From the first line to the last, copy the data exactly and drop the pictures.

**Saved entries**
◆ ◆ ◆ ◆ ◆ ◆ ◆
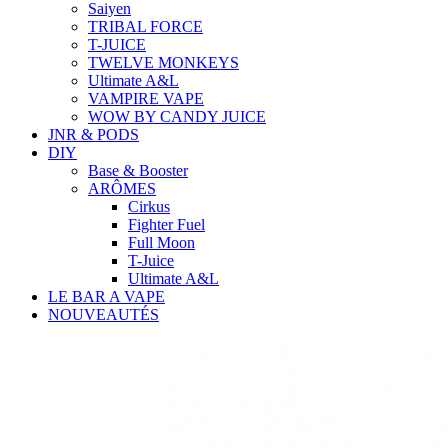
Saiyen
TRIBAL FORCE
T-JUICE
TWELVE MONKEYS
Ultimate A&L
VAMPIRE VAPE
WOW BY CANDY JUICE
JNR & PODS
DIY
Base & Booster
ARÔMES
Cirkus
Fighter Fuel
Full Moon
T-Juice
Ultimate A&L
LE BAR A VAPE
NOUVEAUTÉS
◆ ◆ ◆ ◆ ◆ ◆ ◆
**Completed exercise**
Saiyen
TRIBAL FORCE
T-JUICE
TWELVE MONKEYS
Ultimate A&L
VAMPIRE VAPE
WOW BY CANDY JUICE
JNR & PODS
DIY
Base & Booster
ARÔMES
Cirkus
Fighter Fuel
Full Moon
T-Juice
Ultimate A&L
LE BAR A VAPE
NOUVEAUTÉS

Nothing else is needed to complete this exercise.